Although knockdown of TEAD1 or c-Cbl in RWPE1 did not affect proliferation in 2D culture, the ability of these cells to form acini in an established 3D assay (Bello-DeOcampo et al, 2001; Kawano et al, 2006) was compromised. These data suggest that TEAD1 and c-Cbl could have roles in regulating prostate epithelial cell differentiation and may have additional functions in epithelial morphogenesis, such as regulating adhesion to the basement membrane and associated signalling. Earlier studies have implicated a role for TEAD1 in the differentiation of keratinocytes (Takahashi et al, 1995) and skeletal muscle cells (Maeda et al, 2002), and a role for c-Cbl in maintaining an organised epithelium has been suggested earlier (Fournier et al, 2000). These preliminary functional studies clearly warrant further investigation into the roles of c-Cbl and TEAD1 in growth and differentiation in the prostate.
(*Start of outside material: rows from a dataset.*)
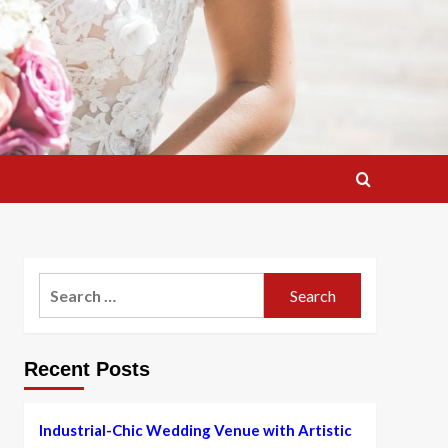
Search
for:
Recent Posts
Industrial-Chic Wedding Venue with Artistic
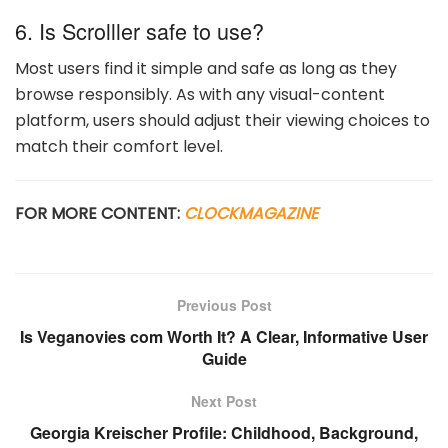
6. Is Scrolller safe to use?
Most users find it simple and safe as long as they
browse responsibly. As with any visual-content
platform, users should adjust their viewing choices to
match their comfort level.
FOR MORE CONTENT:
CLOCKMAGAZINE
Previous Post
Is Veganovies com Worth It? A Clear, Informative User
Guide
Next Post
Georgia Kreischer Profile: Childhood, Background,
In summary, we have used a novel approach to identify two basal cell markers with high prognostic significance for prostate cancer. Interestingly, our preliminary functional study using well-established prostate cell lines has suggested a role for both genes in cellular proliferation and differentiation in the prostate, the two processes that are aberrantly regulated in cancer. Further study of TEAD1, c-Cbl and other basal markers may allow us to get an insight into the key molecular pathways that become disrupted in prostate malignancy.